17.7.3.4 The K-Means Cluster Analysis Dialog Box


Variables

Variables Select data for the K-Means Cluster Analysis. Data in each column corresponds to a variable and each row to an observation.
Observation Labels Choose a column for labeling each observation (optional).

Options

Specify the settings for the K-Means Cluster Analysis.

Standardize Variables
  • None
Variables are not standardized.
  • Z scores (standardize to N(0, 1))
Variables are standardized with zero mean and unit standard deviation.
  • Normalize to (0,1)
Variable are standardized in the range of 0 and 1.

Note: When you choose to standardize variables, cluster center and distance are calculated from normalized data, but Descriptive Statistics and ANOVA are calculated on the original data.

Number of Clusters Specify the number of clusters. This is enabled only when Specify Initial Cluster Center is not selected. The value should be greater than 0 and no less than the number of effective observations.
Specify Initial Cluster Center Determine whether to specify initial cluster centers or use default initial values. When Specify Initial Cluster Center is chosen, Initial Cluster Centers will be available for users to choose data from a sheet as initial cluster centers.

To learn the default initial cluster centers, see the algorithm for initial cluster centers from observations.

Initial Cluster Centers Specify initial cluster centers from data in a sheet. This is available only when Specify Initial Cluster Center is selected. The number of clusters will be the number of effective rows selected in Initial Cluster Centers. Data selected in Initial Cluster Centers should contain the same number of variables as in Variables.
Maximum Number of Iterations Specify the maximum number of iterations allowed in the analysis. The default value is 10.

Quantities

Specify the quantities to calculate for the K-Means Cluster Analysis.

Initial Cluster Centers Specify whether to show initial cluster centers in the report.
ANOVA Specify whether to perform ANOVA analysis on the cluster result.
Cluster Membership Specify whether to output cluster membership in a sheet.
Distance from Clusters Specify whether to calculate the distance between each observation and the center of its allocated cluster.

Plot

Specify whether to show the group graph.

Cluster Plot Create the cluster plot with X range = Principal Component 1 (PC 1) and Y range = Principal Component 2 (PC 2).

Additionally, when the box is checked, output to K-Means Cluster Plot data sheet quantities PC 1, PC 2, Observation Label (optional) and Membership.
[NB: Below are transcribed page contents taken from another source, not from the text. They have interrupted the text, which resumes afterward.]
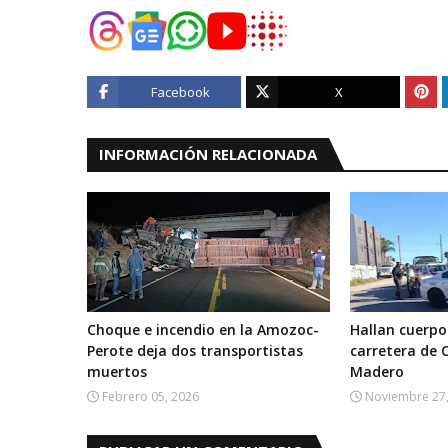
Facebook
X
INFORMACIÓN RELACIONADA
Choque e incendio en la Amozoc-
Hallan cuerpo
Perote deja dos transportistas
carretera de 
muertos
Madero
Febrero 05, 2026
Noviembre 27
The resulting cluster plot will have enabled (Plot Details > Centroid (Pro) tab) Show Centroid Point for Subset, Connect to Data Points and Show Ellipse.

Additional Group Graph Specify whether to show the group graph where observations are grouped by the cluster membership. When selected, the Select Variables for Plot branch will be shown.
Select Variables for Plot Select variables as x and y for the group graph.
  • X Range
Select the variable from the sheet as x axis for the group graph.
  • Y Range
Select the variable from the sheet as y axis for the group graph.

Note that variables in the group graph can be different from those for the K-Means Cluster Analysis.

Output Settings

Specify the destination of output results for the K-Means Cluster Analysis.

K-Means Report Specify the sheet for the K-Means Cluster Analysis report. The default value is a new sheet in the input data workbook.
Cluster Membership Specify the sheet for the cluster membership and distance from cluster. The default value is a new sheet in the input data workbook. Note that it will be disabled if either Cluster Membership or Distance from Cluster is selected in the Quantities group.

Recalculate

Specify the way to recalculate and update the result if there is any change in the input data or settings.

None The output will not be connected to the source data, and any change will not result in an update of the result. Results will not be recalculated when settings are changed.
Auto The result automatically updates when source data change. You can also change settings to recalculate the result.
Manual The result will not automatically update when the source data changes. Manually activate the update by clicking the Recalculate button Button Recalculate Manual.png in the Standard toolbar. You can also change settings to recalculate the result.